The DORIS consortium presented its project's final results at a meeting in the REA headquarters today. It has developed a mapping system offering unprecedented capabilities for detecting and monitoring ground deformations to, among other things, avoid mine accidents, forecast movements of glaciers, or alert emergency services in case of life-threatening landslides.
During the meeting the partners involved in the project presented DORIS's technical achievements.
The DORIS research team
"The results were twofold. We obtained maps which illustrate almost 20 year-long slope processes in 11 sites in Europe. It improved our understanding of landslide phenomena, and opened new doors for research into climate change.
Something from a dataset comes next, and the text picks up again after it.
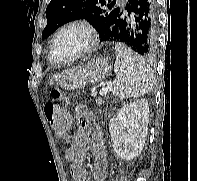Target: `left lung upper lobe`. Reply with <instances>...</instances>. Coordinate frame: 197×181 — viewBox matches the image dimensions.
I'll return each instance as SVG.
<instances>
[{"instance_id": "obj_1", "label": "left lung upper lobe", "mask_w": 197, "mask_h": 181, "mask_svg": "<svg viewBox=\"0 0 197 181\" xmlns=\"http://www.w3.org/2000/svg\"><path fill=\"white\" fill-rule=\"evenodd\" d=\"M120 10L116 0H51L46 9L47 25L42 38L76 19L90 22L102 38Z\"/></svg>"}]
</instances>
Also, by using high-resolution satellites for monitoring land sloping in urban areas, we can now better predict slope failures to minimize losses," commented Fausto Guzzetti from the National Research Council (Italy), the project's coordinator.
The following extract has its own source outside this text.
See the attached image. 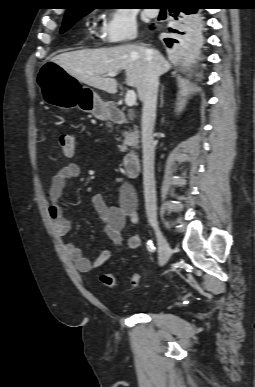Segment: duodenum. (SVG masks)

The participants received feedback from the DORIS system's operational users, such as scientists, civil protection authorities, environmental agencies, and mining and transportation companies. DORIS was, for example, used by the Italian National Civil Protection Department to address landslide emergencies in southern Italy, and helped to reduce the damage.
The project received almost € 3.4 million in EU funds. During its life time, the partners conducted field tests in eight locations in Hungary, Italy, Poland, Spain and Switzerland, where they studied various ground deformations caused by mining, high levels of precipitation, river and ground water, and steep slopes.